• A Paris, Colonna, Buren et Chichin

                Quand on réserve sa place dans le train, on a parfois la chance d’avoir pour voisine une charmante personne ou le désagrément de côtoyer un fâcheux personnage. C’est cette dernière option que j’expérimente ce mercredi matin en chemin pour Paris, un beauf à la Cabu mâcheur de chouine-gomme. Je lis Trains étroitement surveillés de Bohumil Hrabal. Il lit Femme actuelle. Bizarre. Je jette un œil (comme on dit) de côté. Il en est à la page « Vos ados » dont le sujet est « Quatorze ans, elle fait déjà l’amour ». Je comprends tout à coup son intérêt pour la presse féminine. Bien avant que l’on arrive à Paris, il se lève et se porte à l’avant du train, comme beaucoup d’autres, pressé d’aller travailler, ne pouvant ou ne voulant pas perdre une minute.

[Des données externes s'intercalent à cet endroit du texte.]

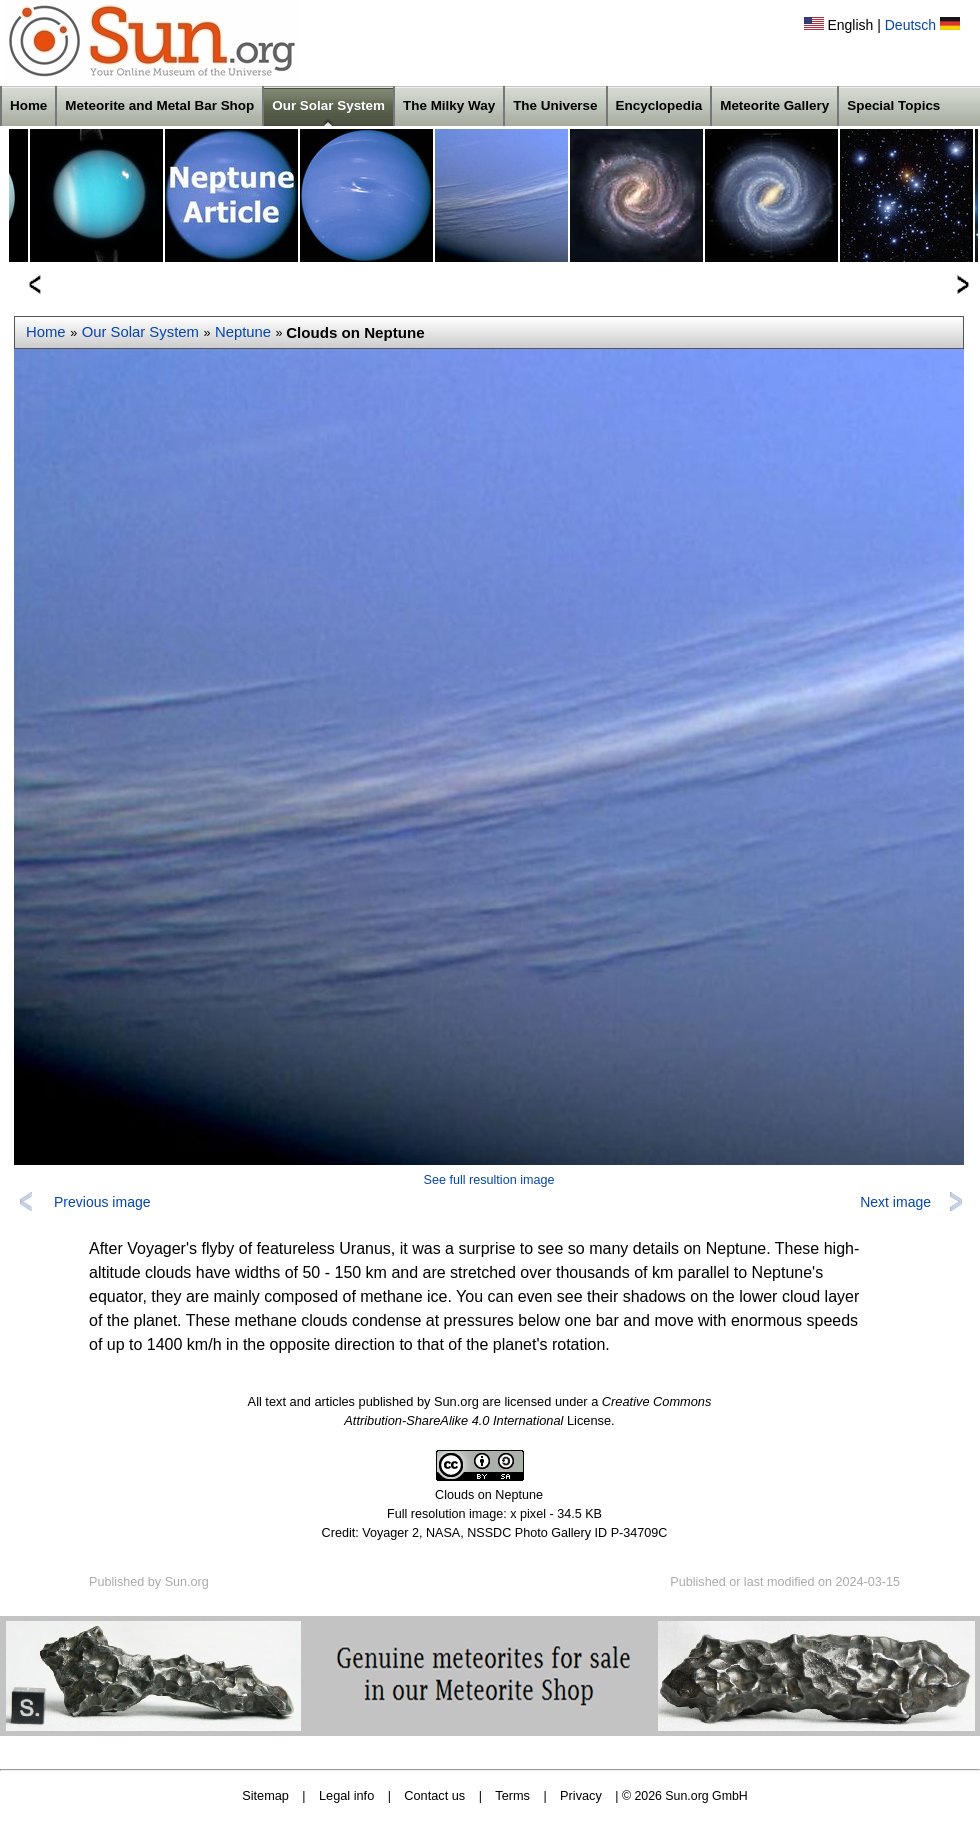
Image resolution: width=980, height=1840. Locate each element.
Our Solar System (328, 105)
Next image (895, 1202)
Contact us (434, 1795)
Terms (512, 1795)
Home (28, 105)
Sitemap (265, 1795)
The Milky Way (449, 105)
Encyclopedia (659, 105)
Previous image (102, 1202)
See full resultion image (489, 1180)
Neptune (243, 332)
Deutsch (910, 25)
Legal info (346, 1795)
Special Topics (893, 105)
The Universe (555, 105)
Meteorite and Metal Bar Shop (159, 105)
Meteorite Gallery (774, 105)
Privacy (581, 1795)
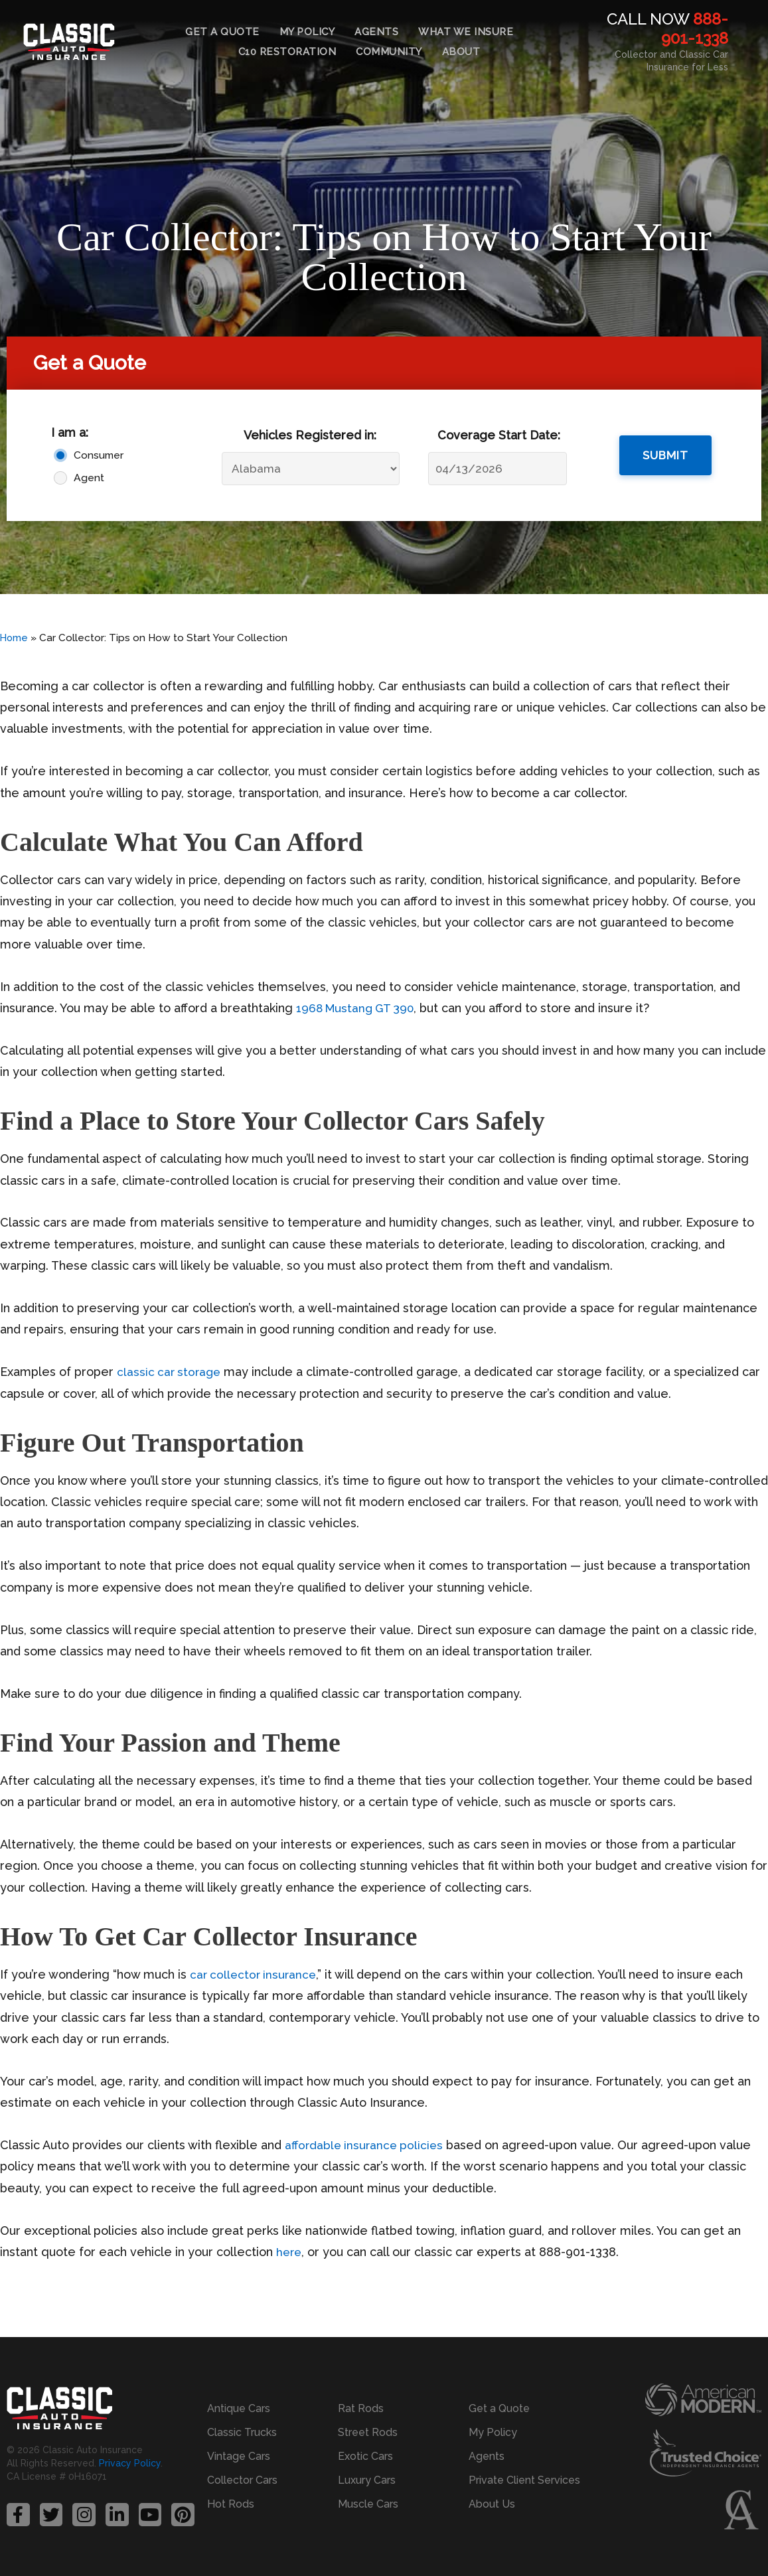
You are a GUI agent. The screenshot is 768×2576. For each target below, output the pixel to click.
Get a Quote (222, 32)
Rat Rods (361, 2408)
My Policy (307, 32)
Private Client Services (524, 2480)
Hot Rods (230, 2504)
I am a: (69, 432)
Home (14, 638)
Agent (89, 477)
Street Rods (368, 2432)
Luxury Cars (367, 2480)
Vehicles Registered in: (310, 435)
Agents (376, 32)
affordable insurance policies (366, 2145)
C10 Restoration (287, 52)
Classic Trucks (242, 2432)
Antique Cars (238, 2408)
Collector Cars (242, 2480)
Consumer (98, 455)
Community (389, 52)
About (461, 52)
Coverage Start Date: (498, 435)
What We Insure (465, 32)
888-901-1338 (694, 28)
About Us (492, 2504)
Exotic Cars (365, 2456)
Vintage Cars (238, 2456)
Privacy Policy (130, 2464)
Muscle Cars (368, 2504)
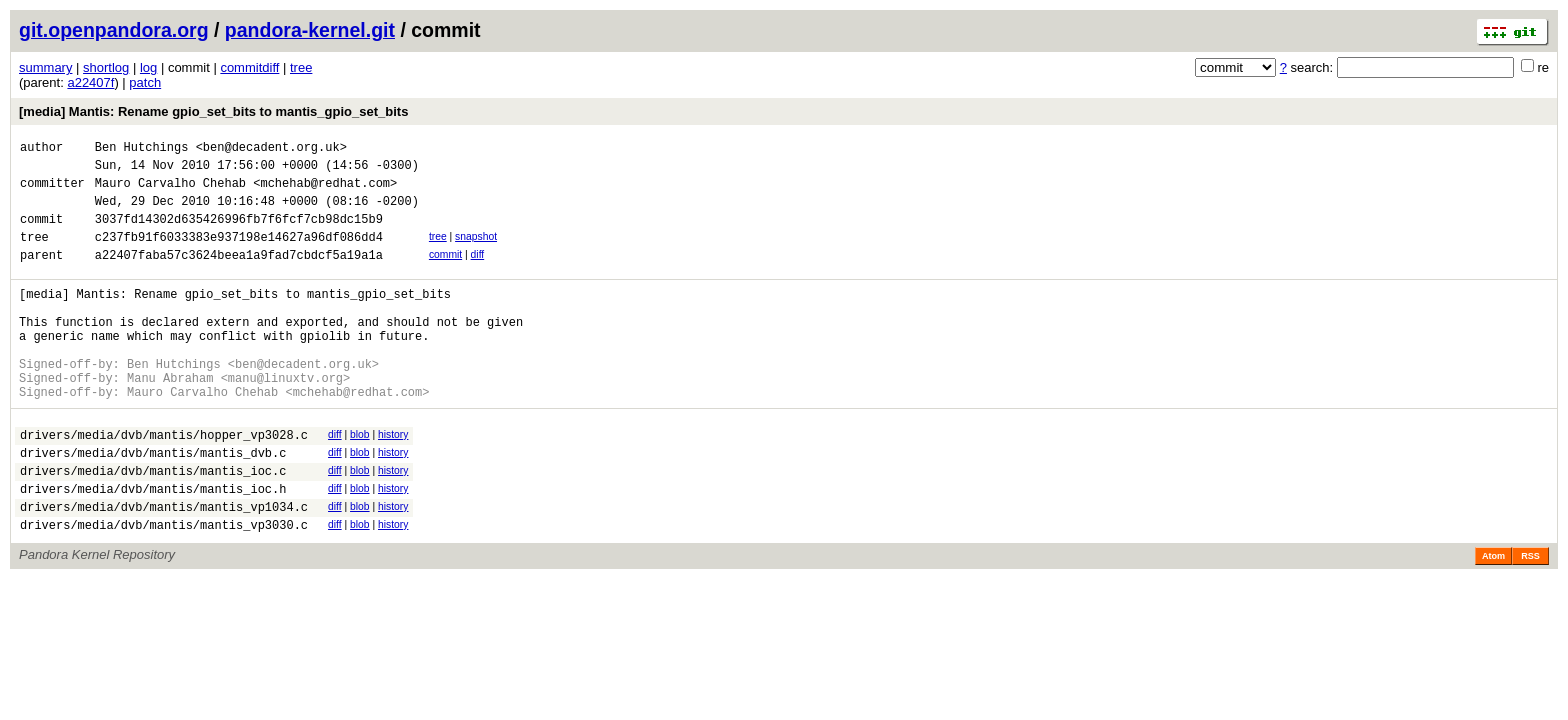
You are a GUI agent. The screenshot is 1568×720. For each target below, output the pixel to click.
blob (360, 479)
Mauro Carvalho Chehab (170, 191)
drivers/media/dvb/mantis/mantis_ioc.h (153, 545)
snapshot (476, 251)
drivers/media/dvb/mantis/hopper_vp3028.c (164, 482)
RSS (1530, 619)
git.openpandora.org (114, 30)
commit (445, 272)
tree (301, 67)
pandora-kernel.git (310, 30)
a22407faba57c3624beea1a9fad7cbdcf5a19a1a (239, 275)
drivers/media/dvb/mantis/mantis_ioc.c (153, 524)
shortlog (106, 67)
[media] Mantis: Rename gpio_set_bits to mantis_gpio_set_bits (213, 111)
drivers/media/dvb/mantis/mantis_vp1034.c (164, 566)
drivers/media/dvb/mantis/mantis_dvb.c (153, 503)
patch (145, 82)
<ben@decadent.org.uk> (271, 149)
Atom (1493, 619)
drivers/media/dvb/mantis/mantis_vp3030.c (164, 587)
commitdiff (249, 67)
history (393, 479)
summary (45, 67)
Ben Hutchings (142, 149)
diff (478, 272)
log (148, 67)
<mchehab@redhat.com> (325, 191)
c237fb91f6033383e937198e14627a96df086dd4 (239, 254)
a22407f (90, 82)
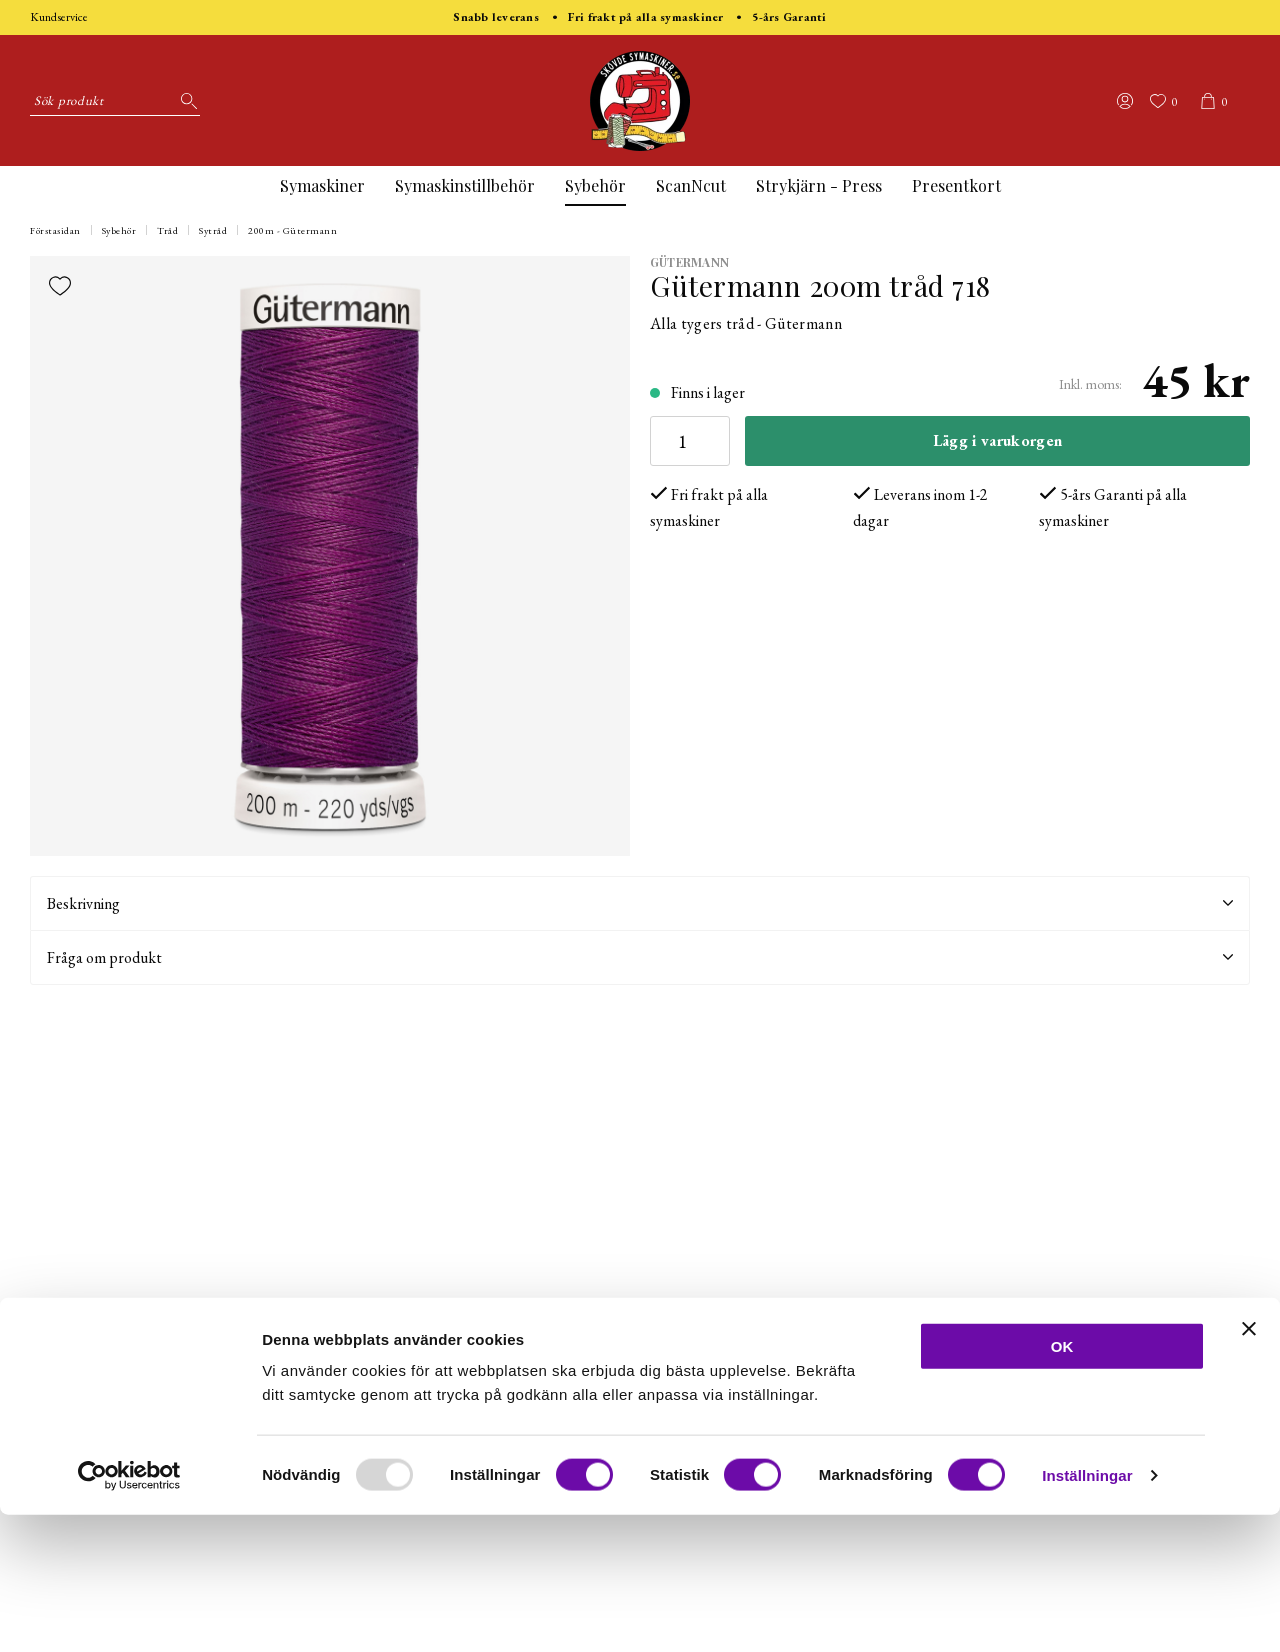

                J’ai tout mon temps. Je sors du métro à Châtelet sous un ciel uniformément bleu. Le soleil bas éclaire les façades blanches. Paris est une ville magnifique, me dis-je encore une fois. Je traverse la Seine. Devant le Palais de Justice, moult Céhéresses s’agitent protégés par d’épais gilets pare-balles. Un camion cellulaire arrive à grande vitesse. A l’intérieur, sans doute Yvan Colonna, coupable ou innocent du meurtre du préfet Bonnet.

                Boulevard Saint-Michel et rue des Ecoles, j’explore les rayonnages installés sur les trottoirs de mes librairies habituelles, bien content d’en repartir chargé de quelques livres à prix très réduit dont L’Acte pour l’art d’Arnaud Labelle-Rojoux, étude exhaustive de ce qu’on appelle maintenant la performance, un ouvrage publié chez Al Dante. Encore des Céheresses, tout autour de la Sorbonne, ceux-là sont posés ici pour empêcher les étudiants d’entrer dans leur université.

                Assez d’achats de livres, je pique-nique dans le Jardin du Luxembourg, contemplant neuf jeunes filles et un jeune homme qui prennent un cours de tai-chi-chuan. Ici aussi, on a tout son temps.

                Je rejoins la rue Saint-André des Arts. Un café au Malongo puis je rentre au quarante-sept dans la cour de l’hôtel particulier où Kamel Mennour vient d’ouvrir sa nouvelle galerie. Fini le local exigu de la rue Mazarine, ça doit bien marcher pour lui. Une autre preuve, c’est que, pour inaugurer ce lieu, il expose Daniel Buren. Carrés, rayures, miroirs et transparences, parfait. Je n’aime pas la géométrie mais je fais exception pour Daniel Buren. L’exposition a pour nom C’était, c’est, ce sera (Travaux situés in situ). Conjointement, au sous-sol, une présentation des travaux de Damien Odoul sur le thème de la boxe. Pas pour moi. Ce qui me plaît toutefois, c’est que les cris et insultes des boxeurs à l’entraînement dans les vidéos souterraines parviennent au rez-de-chaussée et sonorisent Buren. « Pour toute information complémentaire, contacter Marie-Sophie Eiché et Emma-Charlotte Gobry-Laurencin », dit le communiqué de presse. Elles sont charmantes et quels noms vraiment, surtout la seconde.

                Avant qu’il ne soit dix-sept heures et que j’aille rejoindre celle qui m’amène à Paris certains mercredis, je repasse rive droite, toujours à pied et sous le soleil, pour y visiter trois galeries inconnues de moi jusqu’à ce jour.

                La galerie Nelson-Freeman, rue Quincampoix, expose le photographe Eric Poitevin : végétaux, animaux et portraits. Je m’arrête surtout devant trois images de cerf mort posé sur un socle blanc ensanglanté : efficace.

                Rue Barbette, dans l’Hôtel Missa et rue de la Perle, dans la galerie Libéral-Bruant, c’est hommage à Dado, bombardé enfant dans les Balkans. Je n’aime pas sa peinture. En revanche, ses sculptures, assemblages de cadavres d’animaux desséchés, de têtes de mort et de têtes de baigneur en celluloïd, sont bien intéressantes.

                Encore le temps de parcourir Picasso cubiste à l’Hôtel Salé et de fouiner dans les rayons de la librairie Mona Lisait où l’on diffuse Fip. Il est seize heures. C’est les informations. J’apprends la mort de Fred Chichin, moitié des Rita Mitsuko. Cette nouvelle m’attriste. Je me souviens du concert des Rita au bout du quai, lors de la dernière Armada rouennaise. C’est de cela que je lui parle d’abord quand je la retrouve.